[[ Recorded information open ]]
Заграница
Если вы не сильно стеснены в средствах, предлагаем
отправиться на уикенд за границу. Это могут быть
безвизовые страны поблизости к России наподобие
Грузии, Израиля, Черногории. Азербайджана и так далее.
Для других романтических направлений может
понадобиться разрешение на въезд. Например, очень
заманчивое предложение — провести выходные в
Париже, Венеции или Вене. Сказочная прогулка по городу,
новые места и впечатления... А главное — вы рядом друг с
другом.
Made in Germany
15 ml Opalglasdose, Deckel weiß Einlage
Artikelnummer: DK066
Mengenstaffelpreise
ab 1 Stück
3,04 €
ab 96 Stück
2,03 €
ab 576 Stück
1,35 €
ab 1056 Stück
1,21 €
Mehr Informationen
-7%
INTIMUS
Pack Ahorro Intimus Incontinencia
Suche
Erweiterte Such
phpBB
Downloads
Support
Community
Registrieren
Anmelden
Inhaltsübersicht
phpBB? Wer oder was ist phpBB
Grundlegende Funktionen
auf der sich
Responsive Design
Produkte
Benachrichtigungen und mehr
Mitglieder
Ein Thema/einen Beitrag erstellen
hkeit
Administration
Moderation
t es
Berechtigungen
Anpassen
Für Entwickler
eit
[[ Recorded information closed ]]
[[ Recorded information open ]]
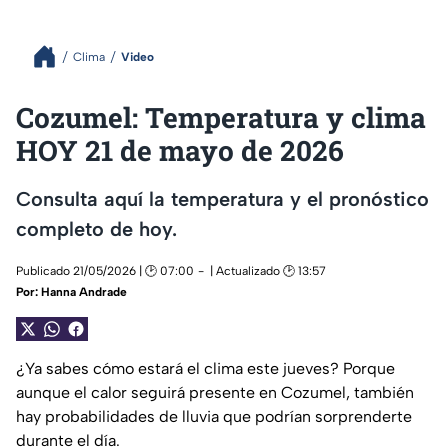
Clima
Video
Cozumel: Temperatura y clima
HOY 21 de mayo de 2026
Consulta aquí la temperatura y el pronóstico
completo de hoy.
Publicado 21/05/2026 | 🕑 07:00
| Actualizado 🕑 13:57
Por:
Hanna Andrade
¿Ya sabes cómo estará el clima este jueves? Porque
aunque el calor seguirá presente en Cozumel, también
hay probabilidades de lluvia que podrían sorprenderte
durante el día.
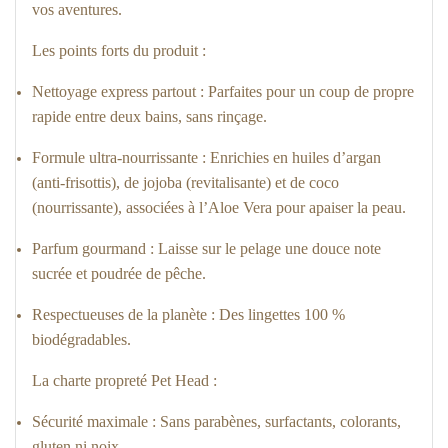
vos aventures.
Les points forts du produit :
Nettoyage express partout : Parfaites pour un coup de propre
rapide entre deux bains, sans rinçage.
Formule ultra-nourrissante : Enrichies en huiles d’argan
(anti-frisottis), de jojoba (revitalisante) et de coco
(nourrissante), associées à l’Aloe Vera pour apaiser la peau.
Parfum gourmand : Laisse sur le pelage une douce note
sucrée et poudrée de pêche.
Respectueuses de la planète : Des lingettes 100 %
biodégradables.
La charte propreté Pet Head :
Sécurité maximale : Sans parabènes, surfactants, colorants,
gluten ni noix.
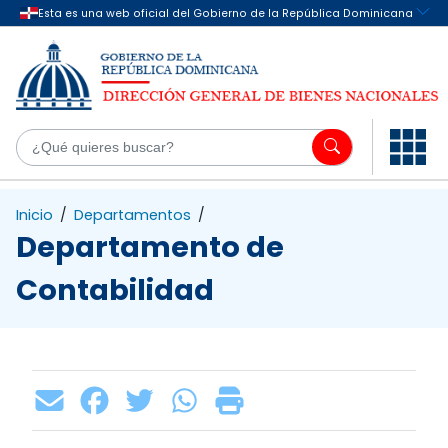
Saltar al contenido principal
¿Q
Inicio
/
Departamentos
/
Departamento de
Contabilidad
[[ Recorded information closed ]]
[[ Recorded information open ]]
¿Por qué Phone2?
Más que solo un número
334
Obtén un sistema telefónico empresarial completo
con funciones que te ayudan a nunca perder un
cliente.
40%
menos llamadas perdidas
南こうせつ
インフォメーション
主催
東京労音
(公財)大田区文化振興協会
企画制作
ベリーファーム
[[ Recorded information closed ]]
What you have to do:
Look at the records above. Copy every line where the string "nourrissante" occurs.

Solution to the exercise:
Formule ultra-nourrissante : Enrichies en huiles d’argan
(nourrissante), associées à l’Aloe Vera pour apaiser la peau.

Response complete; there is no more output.